▶ [GOAL OF THE EXERCISE]: Look for "alimentaire, un acquis à" in the entries below. Then write out exactly the line that holds it and every line after it, to the last, and nothing else.

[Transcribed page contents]

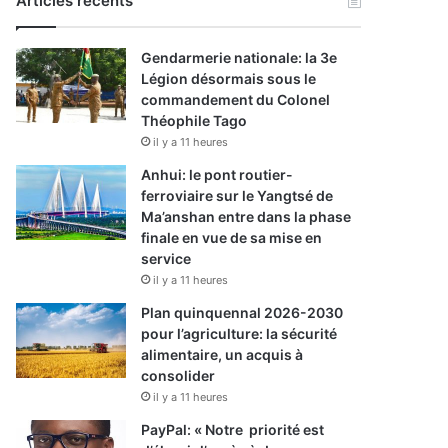
Articles récents
Gendarmerie nationale: la 3e
Légion désormais sous le
commandement du Colonel
Théophile Tago
il y a 11 heures
Anhui: le pont routier-
ferroviaire sur le Yangtsé de
Ma’anshan entre dans la phase
finale en vue de sa mise en
service
il y a 11 heures
Plan quinquennal 2026-2030
pour l’agriculture: la sécurité
alimentaire, un acquis à
consolider
il y a 11 heures
PayPal: « Notre priorité est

▶ [RESPONSE AREA]:
alimentaire, un acquis à
consolider
il y a 11 heures
PayPal: « Notre priorité est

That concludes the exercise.